Denowatts’ Technology

The solar workforce of 2030 will operate at a scale that is tenfold today’s activity. With this tremendous projected growth rate, Developers, EPCs, O&Ms, Asset Managers, IEs, and Financiers need to operate more efficiently and make faster, better-informed decisions. The workforce of 2030 must leverage technology to scale successfully. And they must start now.

Denowatts developed the technology needed to help these teams achieve massive growth. Our technology focuses on three areas:

1. Digital Twin Benchmarking: Simplifying and enhancing performance measurement
2. AI and Interoperability: Leveraging software to assist the workforce
3. Real-Time Business Intelligence: Mining and visualizing data to make optimal decisions

Denowatts’ technology quickly and efficiently places accurate data at the fingertips of decision-makers from O&M technicians to CEOs, Designers to financiers. Cross-functional teams working in concert with transparent and reliable data are productive, engaged, and effective.

A benchmark is a standard by which things are measured or compared.

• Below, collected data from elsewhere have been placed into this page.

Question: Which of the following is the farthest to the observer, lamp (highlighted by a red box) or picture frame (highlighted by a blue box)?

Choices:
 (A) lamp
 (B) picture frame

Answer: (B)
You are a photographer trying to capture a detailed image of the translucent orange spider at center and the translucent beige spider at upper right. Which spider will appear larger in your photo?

Historically, the solar industry benchmarks performance using energy models and weather stations. Weather stations typically include pyranometers, temperature sensors, anemometers, and other meteorological sensing equipment to measure local conditions. Measured condition inputs are then used in the energy model to calculate the weather-adjusted energy benchmark, defined in IEC 61724-1 as “Expected Energy.” The process that calculates Expected Energy can be thought of as creating a “digital twin” that will accurately simulate the power output of a solar asset under a given set of weather conditions.

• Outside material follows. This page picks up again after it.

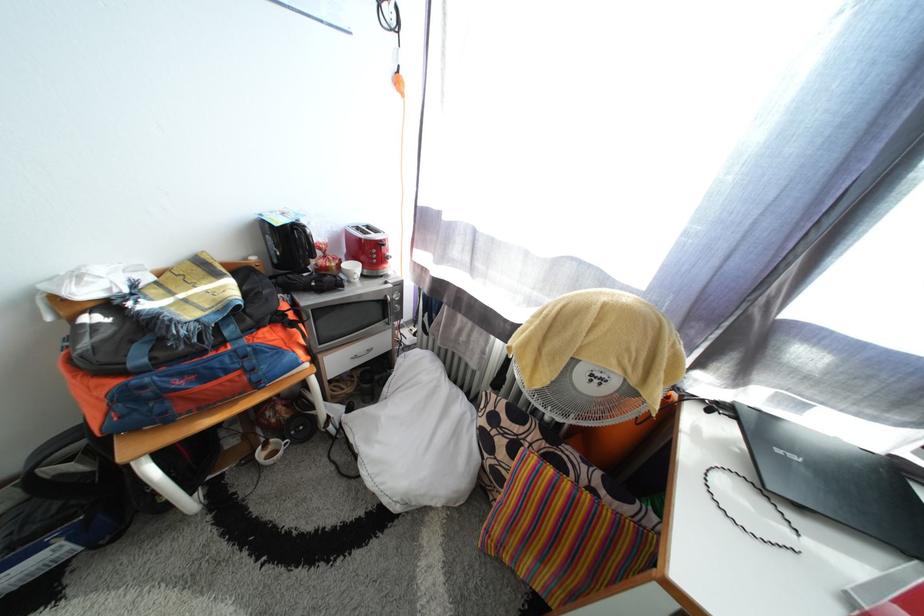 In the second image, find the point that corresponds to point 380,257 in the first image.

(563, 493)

Not all digital twins are created equal. Digital twins can take many forms and provide a range of results based on the quality of the input data, the adherence to the energy model parameters, and the resolution of processing.

Denowatts developed the Deno Digital Twin Benchmark (DTB) by reimaging the weather station, restructuring the data processing architecture, and employing the Internet of Things (IoT) practices to achieve advanced capabilities not yet seen in the solar industry, including:

• Optimized wireless and self-powered sensors solve a host of problems that traditionally lead to measurement error and unreliable data
• Sensor cluster deployment to enhance multi-plane and complex terrain benchmarking
• Edge computation to produce higher resolution while minimizing the data tunnel footprint
• Localized redundancy within the sensor to build a more resilient network
• Remote Management to enable data quality controls and enhanced measurements without the need to roll a truck

Deno DTB is the foundation of Denowatts’ analytics and business intelligence systems. Denowatts delivers Deno DTB as a service to actively manage data quality and minimize measurement uncertainty. Denowatts is an ISO/IEC 17025 Accredited Calibration and Testing Laboratory, and Deno DTB sensors have a typical calibration uncertainty of 1.0%

Cleaning, organizing, and managing a firehose of data is very labor-intensive. The solar workforce has spent much time cleaning and analyzing data in spreadsheets, manually uploading and downloading datasets, and managing a siloed database that becomes too daunting to move. In addition to monitoring services, many fleet operators utilize portfolio reporting software or develop internal ERP integrations.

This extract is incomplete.